I'm not going to respond to anything else here, but just want to point out, this does work.

https://run.dlang.io/is/S3sqDF

-Steve
October 01, 2020
On 10/1/20 2:08 PM, Steven Schveighoffer wrote:
> On 10/1/20 1:35 PM, Andrei Alexandrescu wrote:
>> On 10/1/20 1:26 PM, Steven Schveighoffer wrote:
>>> But when the compiler MUST implement is(T : U), and that expression is well defined, I don't see why we have to reimplement that feature in the runtime as well. At least without a compelling example of "the compiler can't do this as well".
>>
>> How do you implement Variant.get(T) without reifying is(T : U)?
> 
> How do you implement Variant.get(T) *with* reifying is(U : T)?
> 
> step 1: determine using reified constructs that U is convertible to T
> step 2: ?????
> step 3: Return a T from a U!

The mechanics of carrying the conversion are also needed, especially if a change in format is necessary (e.g. int to long or float to double). It looks like a pointer to function needs to be part of the solution.

Nevertheless, the challenge remains - need to list the possible types a given type could convert to. Or in some way or another figure out whether T converts to U, when only one of them is available during compilation.

> BTW, Variant already does a *limited* form of this. reification doesn't change what needs to happen.
> 
> I don't see why Variant's needs have to dictate how you need to reason about types at compile time in CTFE.

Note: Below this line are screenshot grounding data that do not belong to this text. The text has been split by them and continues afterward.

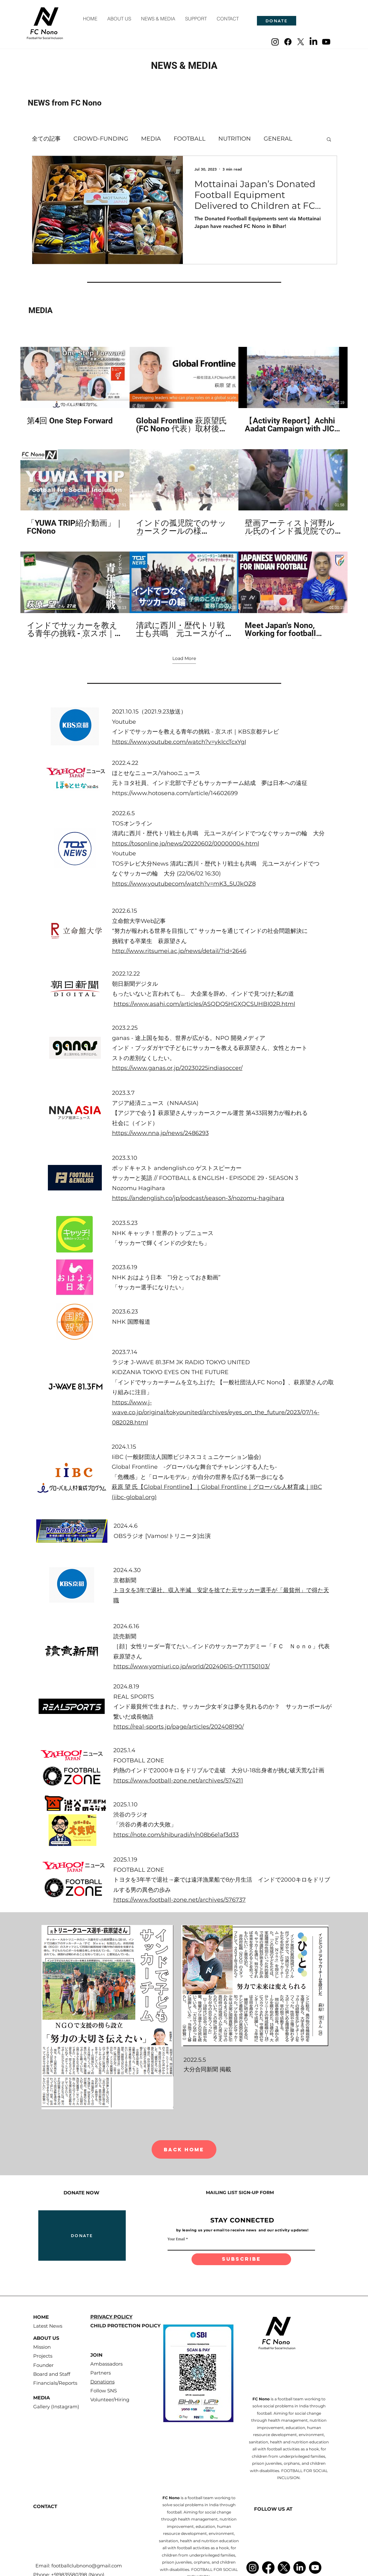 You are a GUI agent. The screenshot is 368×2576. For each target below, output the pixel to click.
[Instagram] (275, 42)
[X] (300, 42)
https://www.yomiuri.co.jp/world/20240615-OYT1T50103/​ (191, 1666)
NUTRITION (234, 138)
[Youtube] (326, 42)
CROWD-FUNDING (100, 138)
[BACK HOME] (184, 2149)
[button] (329, 139)
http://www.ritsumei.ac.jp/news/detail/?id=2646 (179, 951)
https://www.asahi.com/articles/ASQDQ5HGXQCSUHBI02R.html (204, 1003)
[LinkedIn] (313, 42)
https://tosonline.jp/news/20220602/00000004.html (185, 843)
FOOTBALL (190, 138)
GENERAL (278, 138)
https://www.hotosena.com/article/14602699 (175, 793)
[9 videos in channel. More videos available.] (184, 493)
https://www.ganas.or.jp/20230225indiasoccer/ (177, 1068)
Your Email (176, 2239)
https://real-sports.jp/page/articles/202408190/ (178, 1726)
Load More (184, 658)
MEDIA (151, 138)
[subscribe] (241, 2259)
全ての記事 (46, 138)
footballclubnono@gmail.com (86, 2566)
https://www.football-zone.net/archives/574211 (178, 1780)
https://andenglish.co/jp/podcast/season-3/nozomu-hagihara (198, 1198)
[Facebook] (288, 42)
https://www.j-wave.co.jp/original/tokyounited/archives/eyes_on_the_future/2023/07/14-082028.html (215, 1412)
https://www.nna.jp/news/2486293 (160, 1133)
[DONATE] (276, 21)
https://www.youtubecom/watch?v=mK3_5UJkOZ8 (184, 883)
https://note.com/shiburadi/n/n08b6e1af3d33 (176, 1834)
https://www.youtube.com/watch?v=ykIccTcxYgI (179, 741)
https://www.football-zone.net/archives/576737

The more applicability to difficult problems a mechanism has, the more useful it is. Looking good on cherry-picked examples is not enough. Difficult related problems that we have are introspection, std.meta, std.traits, and std.variant. The latter can be considered a problem of having the right primitives in std.traits.
October 01, 2020
On 10/1/20 2:26 PM, Steven Schveighoffer wrote:
> On 10/1/20 2:10 PM, Andrei Alexandrescu wrote:
>> On 10/1/20 1:55 PM, Stefan Koch wrote:
>>> Please show me in the code where is(T : U) is used.
>>> I don't find it in std variant.
>>
>> It's in the use of ImplicitConversionTargets in std.traits.
> 
> The only use of is(T:U) in that trait is:
> 
> is(T : typeof(null))

Of course. That's the point - the template is not using "is", because it can't: it only has one type available. It "implements" a subset of it. See what I'm saying? ImplicitConversionTargets helps Variant implement a kinda sorta "is" at runtime.

October 01, 2020
On 10/1/20 2:19 PM, H. S. Teoh wrote:
> On Thu, Oct 01, 2020 at 05:55:17PM +0000, Stefan Koch via Digitalmars-d wrote:
> [...]
>> Please show me in the code where is(T : U) is used.
>> I don't find it in std variant.
> 
> That's because it doesn't work.
> 
> We would like to be able to do this:
> 
> 	Variant v;
> 	v = 100; // v now stores an int
> 	long l = v.get!long; // currently does not work

It actually should. ImplicitConversionTargets does cover numerics pretty well.